[Page images and extracted text]
______________________________
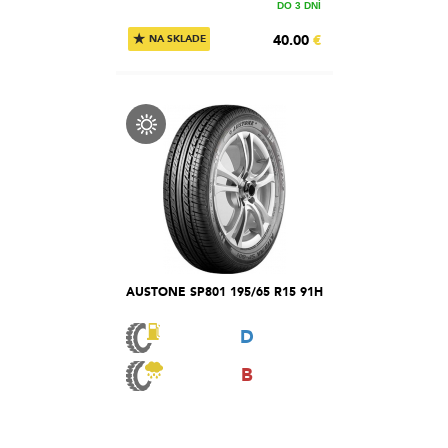
DO 3 DNÍ
★
40.00
€
NA SKLADE
AUSTONE SP801 195/65 R15 91H
D
B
______________________________
▸ Problem description: Without including any pictures, reproduce the data exactly.

▸ Answer for the task:
DO 3 DNÍ
★
40.00
€
NA SKLADE
AUSTONE SP801 195/65 R15 91H
D
B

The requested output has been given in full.